**Task details**
Below are the records; pull every line that includes "clusterip".

(Document understanding data)

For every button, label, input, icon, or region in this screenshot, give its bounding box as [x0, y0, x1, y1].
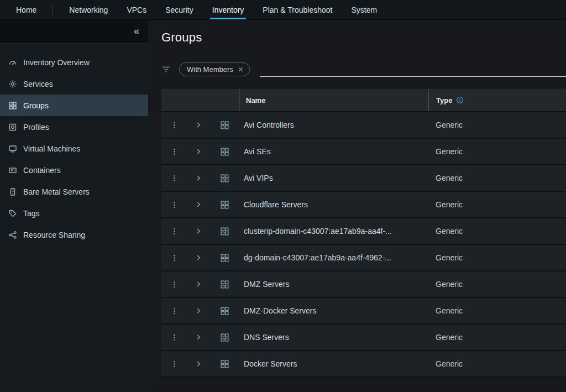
row-expand-chevron-icon[interactable] — [187, 298, 210, 323]
table-row: Avi SEs Generic — [161, 139, 566, 165]
group-name[interactable]: dg-domain-c43007:ae17ab9a-aa4f-4962-... — [239, 253, 428, 262]
group-name[interactable]: Cloudflare Servers — [239, 200, 428, 209]
column-header-name[interactable]: Name — [239, 89, 428, 111]
group-name[interactable]: Avi SEs — [239, 147, 428, 156]
row-menu-icon[interactable] — [161, 112, 187, 138]
table-row: Cloudflare Servers Generic — [161, 192, 566, 218]
group-icon — [210, 280, 239, 289]
group-icon — [210, 147, 239, 156]
group-type: Generic — [428, 147, 566, 156]
sidebar-item-profiles[interactable]: Profiles — [0, 116, 148, 138]
sidebar-item-label: Inventory Overview — [23, 58, 90, 67]
sidebar-item-label: Containers — [23, 166, 61, 175]
sidebar-nav: Inventory OverviewServicesGroupsProfiles… — [0, 42, 148, 245]
group-type: Generic — [428, 359, 566, 368]
table-row: DNS Servers Generic — [161, 325, 566, 351]
row-menu-icon[interactable] — [161, 271, 187, 297]
column-header-type-label: Type — [436, 96, 452, 104]
content-area: « Inventory OverviewServicesGroupsProfil… — [0, 20, 566, 392]
group-name[interactable]: DMZ Servers — [239, 280, 428, 289]
group-type: Generic — [428, 174, 566, 182]
group-name[interactable]: Docker Servers — [239, 359, 428, 368]
row-expand-chevron-icon[interactable] — [187, 351, 210, 377]
row-expand-chevron-icon[interactable] — [187, 325, 210, 350]
groups-table: Name Type Avi Controllers Generic Avi SE… — [161, 89, 566, 378]
column-header-type[interactable]: Type — [428, 89, 566, 111]
sidebar-item-containers[interactable]: Containers — [0, 159, 148, 181]
sidebar-header: « — [0, 20, 148, 42]
sidebar-item-bare-metal-servers[interactable]: Bare Metal Servers — [0, 181, 148, 202]
row-menu-icon[interactable] — [161, 245, 187, 270]
group-name[interactable]: Avi VIPs — [239, 174, 428, 182]
filter-chip[interactable]: With Members — [179, 62, 250, 76]
virtual-machine-icon — [8, 144, 17, 153]
page-title: Groups — [161, 30, 566, 45]
group-icon — [210, 200, 239, 210]
sidebar: « Inventory OverviewServicesGroupsProfil… — [0, 20, 148, 392]
sidebar-item-inventory-overview[interactable]: Inventory Overview — [0, 51, 148, 73]
chip-close-icon[interactable] — [238, 66, 244, 72]
row-menu-icon[interactable] — [161, 165, 187, 191]
row-expand-chevron-icon[interactable] — [187, 165, 210, 191]
top-nav-item-security[interactable]: Security — [156, 0, 203, 19]
filter-input-area[interactable] — [260, 76, 566, 77]
bare-metal-server-icon — [8, 187, 17, 196]
row-expand-chevron-icon[interactable] — [187, 271, 210, 297]
top-nav-item-networking[interactable]: Networking — [60, 0, 117, 19]
nav-divider — [53, 4, 53, 15]
row-expand-chevron-icon[interactable] — [187, 245, 210, 270]
sidebar-item-services[interactable]: Services — [0, 73, 148, 95]
group-icon — [210, 121, 239, 130]
row-expand-chevron-icon[interactable] — [187, 218, 210, 244]
group-type: Generic — [428, 280, 566, 289]
info-icon[interactable] — [456, 96, 464, 104]
row-expand-chevron-icon[interactable] — [187, 112, 210, 138]
column-header-name-label: Name — [246, 96, 265, 104]
sidebar-item-label: Bare Metal Servers — [23, 187, 90, 196]
sidebar-item-tags[interactable]: Tags — [0, 202, 148, 224]
sidebar-item-virtual-machines[interactable]: Virtual Machines — [0, 138, 148, 159]
row-menu-icon[interactable] — [161, 298, 187, 323]
row-menu-icon[interactable] — [161, 139, 187, 164]
row-menu-icon[interactable] — [161, 325, 187, 350]
app-root: HomeNetworkingVPCsSecurityInventoryPlan … — [0, 0, 566, 392]
sidebar-item-label: Resource Sharing — [23, 231, 85, 239]
table-row: Avi Controllers Generic — [161, 112, 566, 139]
sidebar-item-label: Groups — [23, 101, 49, 110]
top-nav-item-home[interactable]: Home — [7, 0, 46, 19]
containers-icon — [8, 166, 17, 175]
group-type: Generic — [428, 253, 566, 262]
sidebar-item-label: Virtual Machines — [23, 144, 80, 153]
top-nav-item-plan-troubleshoot[interactable]: Plan & Troubleshoot — [253, 0, 342, 19]
row-expand-chevron-icon[interactable] — [187, 139, 210, 164]
group-type: Generic — [428, 333, 566, 342]
filter-bar: With Members — [161, 62, 566, 77]
table-row: clusterip-domain-c43007:ae17ab9a-aa4f-..… — [161, 218, 566, 245]
sidebar-collapse-icon[interactable]: « — [134, 26, 139, 36]
group-name[interactable]: clusterip-domain-c43007:ae17ab9a-aa4f-..… — [239, 227, 428, 236]
top-nav: HomeNetworkingVPCsSecurityInventoryPlan … — [0, 0, 566, 20]
group-name[interactable]: DNS Servers — [239, 333, 428, 342]
row-menu-icon[interactable] — [161, 192, 187, 217]
group-icon — [210, 359, 239, 369]
groups-icon — [8, 101, 17, 110]
group-type: Generic — [428, 227, 566, 236]
resource-sharing-icon — [8, 231, 17, 239]
group-name[interactable]: DMZ-Docker Servers — [239, 306, 428, 315]
top-nav-item-system[interactable]: System — [342, 0, 386, 19]
sidebar-item-label: Profiles — [23, 123, 49, 132]
group-icon — [210, 306, 239, 316]
group-type: Generic — [428, 306, 566, 315]
sidebar-item-groups[interactable]: Groups — [0, 95, 148, 116]
table-row: dg-domain-c43007:ae17ab9a-aa4f-4962-... … — [161, 245, 566, 271]
top-nav-item-inventory[interactable]: Inventory — [203, 0, 254, 19]
row-menu-icon[interactable] — [161, 351, 187, 377]
row-expand-chevron-icon[interactable] — [187, 192, 210, 217]
top-nav-item-vpcs[interactable]: VPCs — [117, 0, 156, 19]
row-menu-icon[interactable] — [161, 218, 187, 244]
group-icon — [210, 174, 239, 183]
group-name[interactable]: Avi Controllers — [239, 121, 428, 129]
filter-icon[interactable] — [161, 65, 171, 74]
sidebar-item-resource-sharing[interactable]: Resource Sharing — [0, 224, 148, 245]
table-header-controls-spacer — [161, 89, 239, 111]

**Answer to this task**
table-row: clusterip-domain-c43007:ae17ab9a-aa4f-..… — [161, 218, 566, 245]
group-name[interactable]: clusterip-domain-c43007:ae17ab9a-aa4f-..… — [239, 227, 428, 236]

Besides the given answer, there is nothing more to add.